▶ **HOW TO COMPLETE THIS TASK**: Give back all of the data exactly, with every picture omitted.

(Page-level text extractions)
☆ ☆ ☆

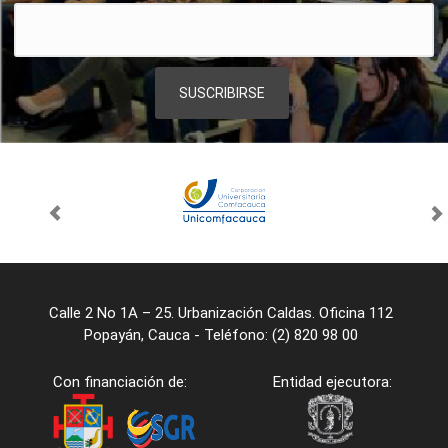
Calle 2 No 1A – 25. Urbanización Caldas. Oficina 112
Popayán, Cauca - Teléfono: (2) 820 98 00
Con financiación de:
Entidad ejecutora:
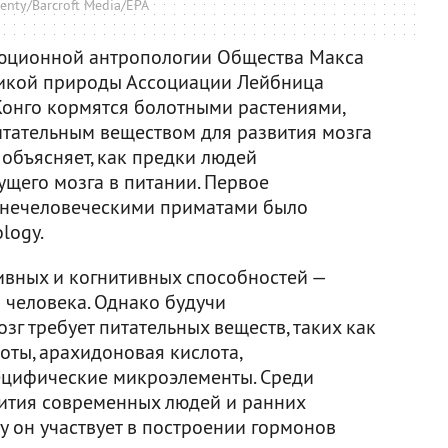
enty/Barcroft Media/EPA
люционной антропологии Общества Макса
дикой природы Ассоциации Лейбница
 Конго кормятся болотными растениями,
тательным веществом для развития мозга
 объясняет, как предки людей
ущего мозга в питании. Первое
 нечеловеческими приматами было
logy.
тивных и когнитивных способностей —
человека. Однако будучи
г требует питательных веществ, таких как
ты, арахидоновая кислота,
ецифические микроэлементы. Среди
ития современных людей и ранних
у он участвует в построении гормонов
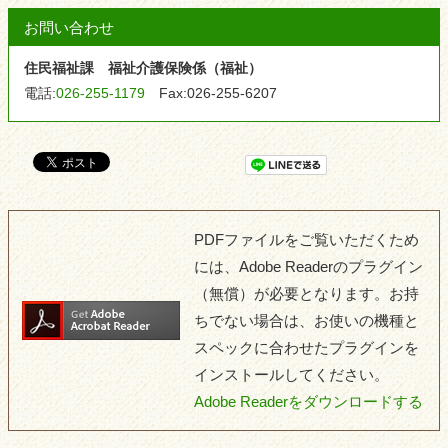
お問い合わせ
住民福祉課 福祉介護保険係（福祉）
電話:
026-255-1179
Fax:
026-255-6207
PDFファイルをご覧いただくため
には、Adobe Readerのプラグイン
（無償）が必要となります。お持
ちでない場合は、お使いの機種と
スペックに合わせたプラグインを
インストールしてください。
Adobe Readerをダウンロードする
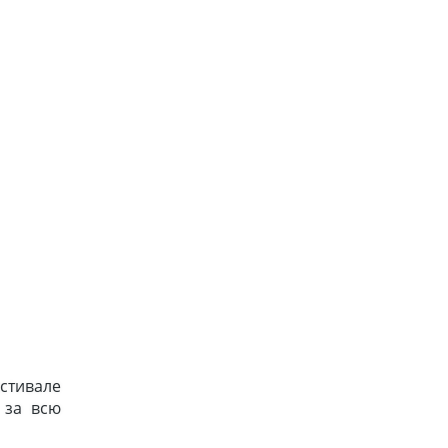
стивале
 за всю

☆ ☆ ☆

▶ **YOUR RESPONSE**:
Calle 2 No 1A – 25. Urbanización Caldas. Oficina 112
Popayán, Cauca - Teléfono: (2) 820 98 00
Con financiación de:
Entidad ejecutora:
enty/Barcroft Media/EPA
люционной антропологии Общества Макса
дикой природы Ассоциации Лейбница
 Конго кормятся болотными растениями,
тательным веществом для развития мозга
 объясняет, как предки людей
ущего мозга в питании. Первое
 нечеловеческими приматами было
logy.
тивных и когнитивных способностей —
человека. Однако будучи
г требует питательных веществ, таких как
ты, арахидоновая кислота,
ецифические микроэлементы. Среди
ития современных людей и ранних
у он участвует в построении гормонов
お問い合わせ
住民福祉課 福祉介護保険係（福祉）
電話:
026-255-1179
Fax:
026-255-6207
PDFファイルをご覧いただくため
には、Adobe Readerのプラグイン
（無償）が必要となります。お持
ちでない場合は、お使いの機種と
スペックに合わせたプラグインを
インストールしてください。
Adobe Readerをダウンロードする
стивале
 за всю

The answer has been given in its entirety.